═══ RECORDS FOR THIS EXERCISE

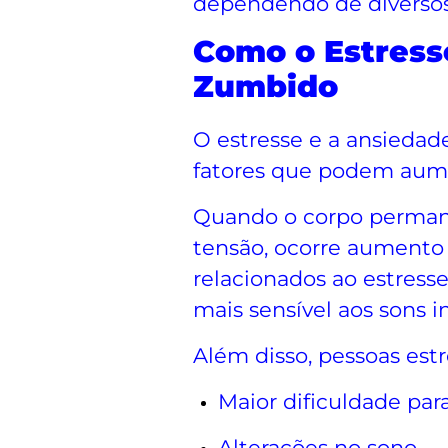
dependendo de diversos 
Como o Estresse
Zumbido
O estresse e a ansiedade
fatores que podem aum
Quando o corpo perman
tensão, ocorre aumento
relacionados ao estresse
mais sensível aos sons i
Além disso, pessoas est
Maior dificuldade para
Alterações no sono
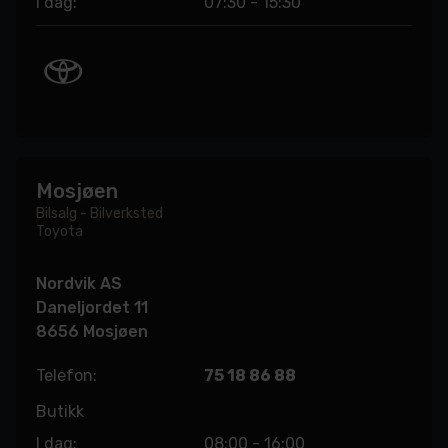
I dag:
07:30 - 15:30
Mosjøen
Bilsalg - Bilverksted
Toyota
Nordvik AS
Daneljordet 11
8656 Mosjøen
Telefon:
75 18 86 88
Butikk
I dag:
08:00 - 16:00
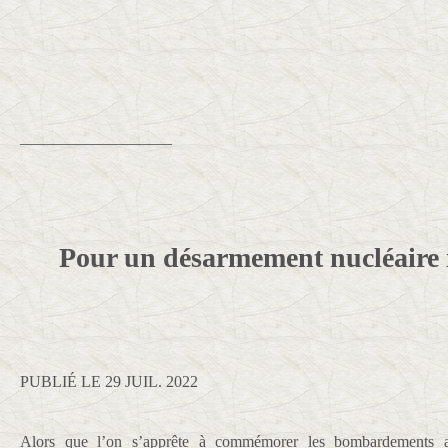
___________________
Pour un désarmement nucléaire 
PUBLIÉ LE 29 JUIL. 2022
Alors que l’on s’apprête à commémorer les bombardements a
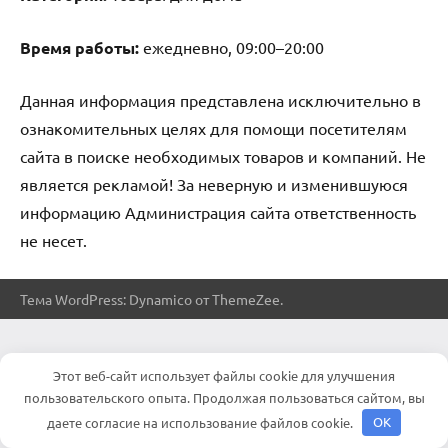
Время работы:
ежедневно, 09:00–20:00
Данная информация представлена исключительно в
ознакомительных целях для помощи посетителям
сайта в поиске необходимых товаров и компаний. Не
является рекламой! За неверную и изменившуюся
информацию Администрация сайта ответственность
не несет.
Тема WordPress: Dynamico от ThemeZee.
Этот веб-сайт использует файлы cookie для улучшения
пользовательского опыта. Продолжая пользоваться сайтом, вы
даете согласие на использование файлов cookie.
OK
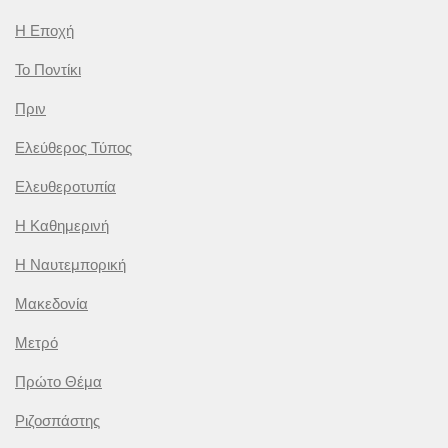
Η Εποχή
Το Ποντίκι
Πριν
Ελεύθερος Τύπος
Ελευθεροτυπία
Η Καθημερινή
Η Ναυτεμπορική
Μακεδονία
Μετρό
Πρώτο Θέμα
Ριζοσπάστης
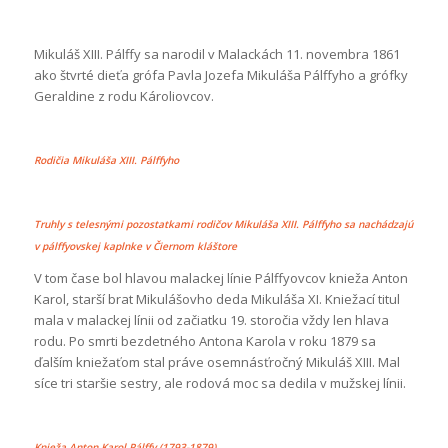
Mikuláš XIII. Pálffy sa narodil v Malackách 11. novembra 1861
ako štvrté dieťa grófa Pavla Jozefa Mikuláša Pálffyho a grófky
Geraldine z rodu Károliovcov.
Rodičia Mikuláša XIII. Pálffyho
Truhly s telesnými pozostatkami rodičov Mikuláša XIII. Pálffyho sa nachádzajú
v pálffyovskej kaplnke v Čiernom kláštore
V tom čase bol hlavou malackej línie Pálffyovcov knieža Anton
Karol, starší brat Mikulášovho deda Mikuláša XI. Kniežací titul
mala v malackej línii od začiatku 19. storočia vždy len hlava
rodu. Po smrti bezdetného Antona Karola v roku 1879 sa
ďalším kniežaťom stal práve osemnásťročný Mikuláš XIII. Mal
síce tri staršie sestry, ale rodová moc sa dedila v mužskej línii.
Knieža Anton Karol Pálffy (1793-1879)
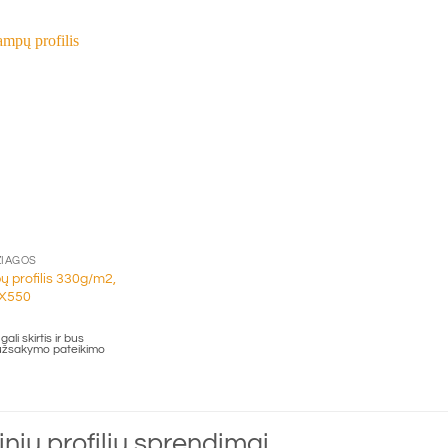
ŽIAGOS
ų profilis 330g/m2,
IX550
ali skirtis ir bus
 užsakymo pateikimo
nių profilių sprendimai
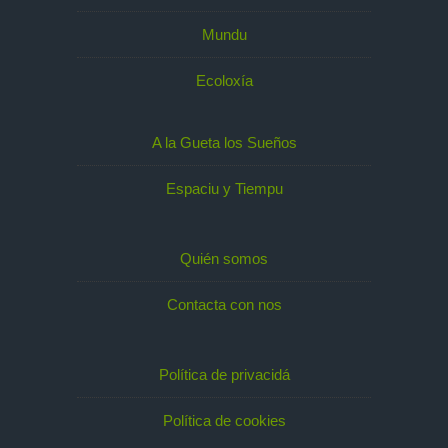
Mundu
Ecoloxía
A la Gueta los Sueños
Espaciu y Tiempu
Quién somos
Contacta con nos
Política de privacidá
Política de cookies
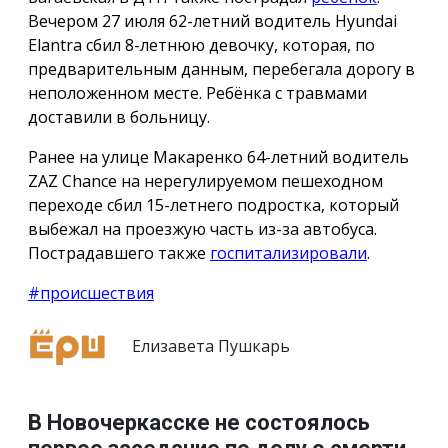
Вечером 27 июля 62-летний водитель Hyundai
Elantra сбил 8-летнюю девочку, которая, по
предварительным данным, перебегала дорогу в
неположенном месте. Ребёнка с травмами
доставили в больницу.
Ранее на улице Макаренко 64-летний водитель
ZAZ Chance на нерегулируемом пешеходном
переходе сбил 15-летнего подростка, который
выбежал на проезжую часть из-за автобуса.
Пострадавшего также
госпитализировали
.
#происшествия
Елизавета Пушкарь
В Новочеркасске не состоялось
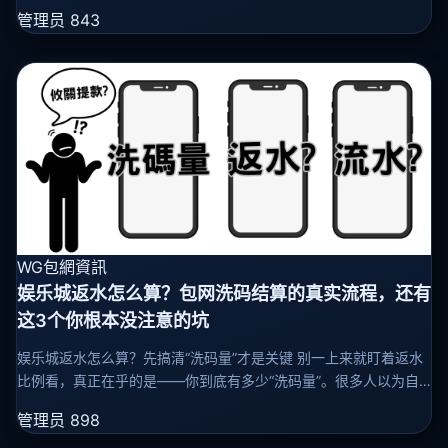
快餐、机场候机厅几乎每天都在上演。不是系统漏洞，也不是你手
管理员
843
滑，而是——代
WG包網資訊
娱乐城返水怎么算？包网洗码结算的真实流程，还有
这3个你根本没注意的坑
娱乐城返水怎么算？先搞清“洗码量”才是关键 别一上来就盯着返水
比例看，真正在乎的是——你到底有多少“洗码量”。很多人以为自
己投了10万，那洗码量就是10万，这完全是想当然。平台根本不认
管理员
898
你自己的进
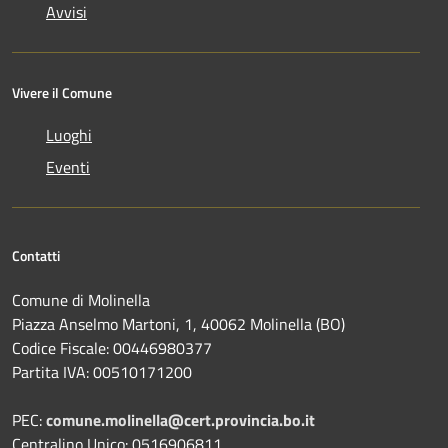
Avvisi
Vivere il Comune
Luoghi
Eventi
Contatti
Comune di Molinella
Piazza Anselmo Martoni, 1, 40062 Molinella (BO)
Codice Fiscale: 00446980377
Partita IVA: 00510171200
PEC:
comune.molinella@cert.provincia.bo.it
Centralino Unico: 0516906811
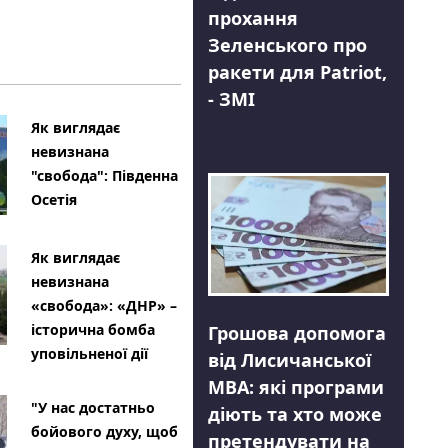
прохання
Зеленського про
ракети для Patriot,
- ЗМІ
Як виглядає
невизнана
"свобода": Південна
Осетія
Як виглядає
невизнана
«свобода»: «ДНР» –
історична бомба
Грошова допомога
уповільненої дії
від Лисичанської
МВА: які програми
"У нас достатньо
діють та хто може
бойового духу, щоб
претендувати на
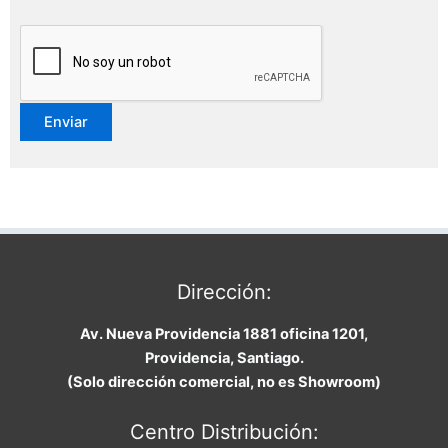
Dirección:
Av. Nueva Providencia 1881 oficina 1201,
Providencia, Santiago.
(Solo dirección comercial, no es Showroom)
Centro Distribución:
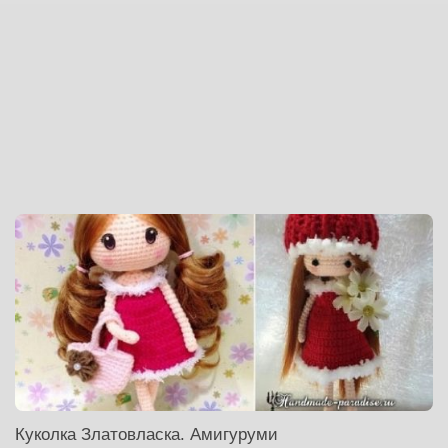
Куколка Златовласка. Амигуруми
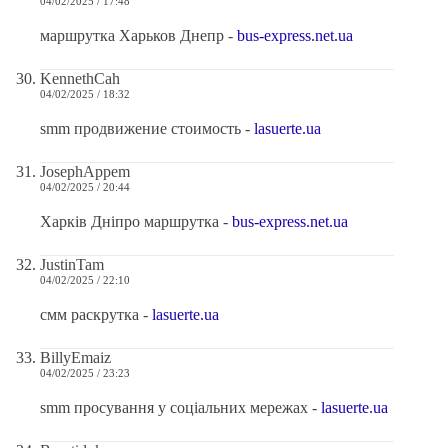
04/02/2025 / 17:48
маршрутка Харьков Днепр -
bus-express.net.ua
KennethCah
04/02/2025 / 18:32
smm продвижение стоимость -
lasuerte.ua
JosephAppem
04/02/2025 / 20:44
Харків Дніпро маршрутка -
bus-express.net.ua
JustinTam
04/02/2025 / 22:10
смм раскрутка -
lasuerte.ua
BillyEmaiz
04/02/2025 / 23:23
smm просування у соціальних мережах -
lasuerte.ua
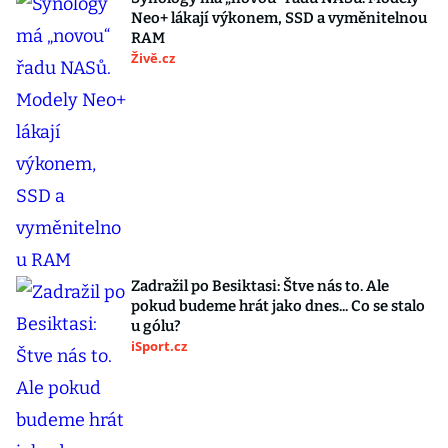
Neo+ lákají výkonem, SSD a vyměnitelnou
RAM
Živě.cz
Zadražil po Besiktasi: Štve nás to. Ale
pokud budeme hrát jako dnes... Co se stalo
u gólu?
iSport.cz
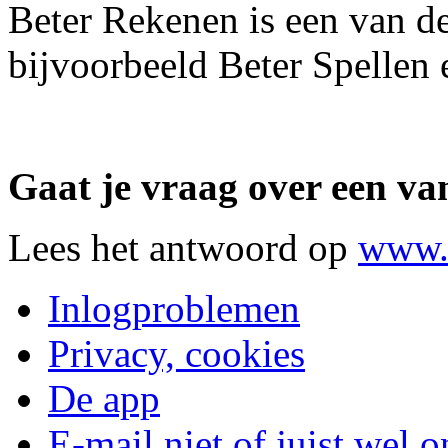
Beter Rekenen is een van de
bijvoorbeeld Beter Spellen
Gaat je vraag over een v
Lees het antwoord op
www.b
Inlogproblemen
Privacy, cookies
De app
E-mail niet of juist wel 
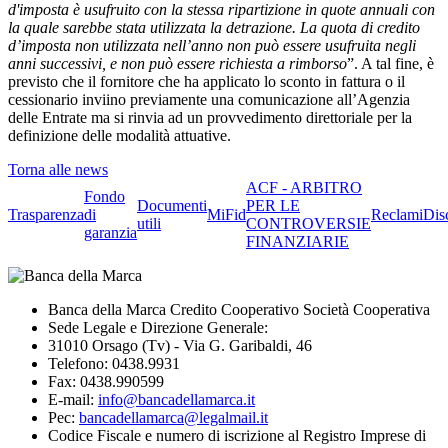
d'imposta è usufruito con la stessa ripartizione in quote annuali con
la quale sarebbe stata utilizzata la detrazione. La quota di credito
d’imposta non utilizzata nell’anno non può essere usufruita negli
anni successivi, e non può essere richiesta a rimborso
”. A tal fine, è
previsto che il fornitore che ha applicato lo sconto in fattura o il
cessionario inviino previamente una comunicazione all’Agenzia
delle Entrate ma si rinvia ad un provvedimento direttoriale per la
definizione delle modalità attuative.
Torna alle news
ACF - ARBITRO
Fondo
Documenti
PER LE
Trasparenza
di
MiFid
Reclami
Dis
utili
CONTROVERSIE
garanzia
FINANZIARIE
Banca della Marca Credito Cooperativo Società Cooperativa
Sede Legale e Direzione Generale:
31010 Orsago (Tv) - Via G. Garibaldi, 46
Telefono: 0438.9931
Fax: 0438.990599
E-mail:
info@bancadellamarca.it
Pec:
bancadellamarca@legalmail.it
Codice Fiscale e numero di iscrizione al Registro Imprese di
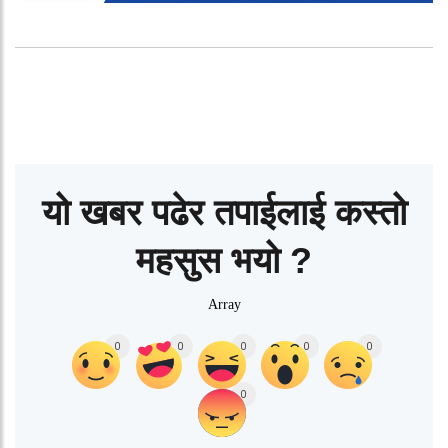
यो खबर पढेर तपाईलाई कस्तो
महसुस भयो ?
Array
0
0
0
0
0
0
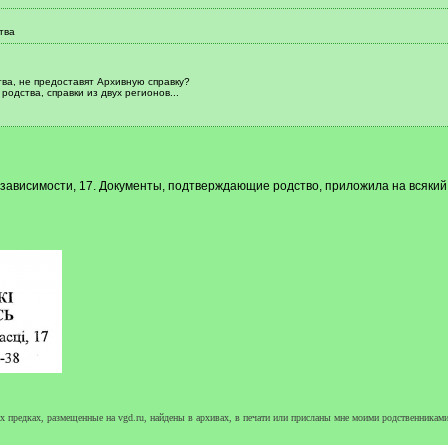
тва
тва, не предоставят Архивную справку?
одства, справки из двух регионов...
езависимости, 17. Документы, подтверждающие родство, приложила на всякий
 предках, размещенные на vgd.ru, найдены в архивах, в печати или присланы мне моими родственниками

══════

WORK REQUIRED: Go through the listing above and copy each line where the string "водитель" appears.

SOLUTION:
Вечером 27 июля 62-летний водитель Hyundai
Ранее на улице Макаренко 64-летний водитель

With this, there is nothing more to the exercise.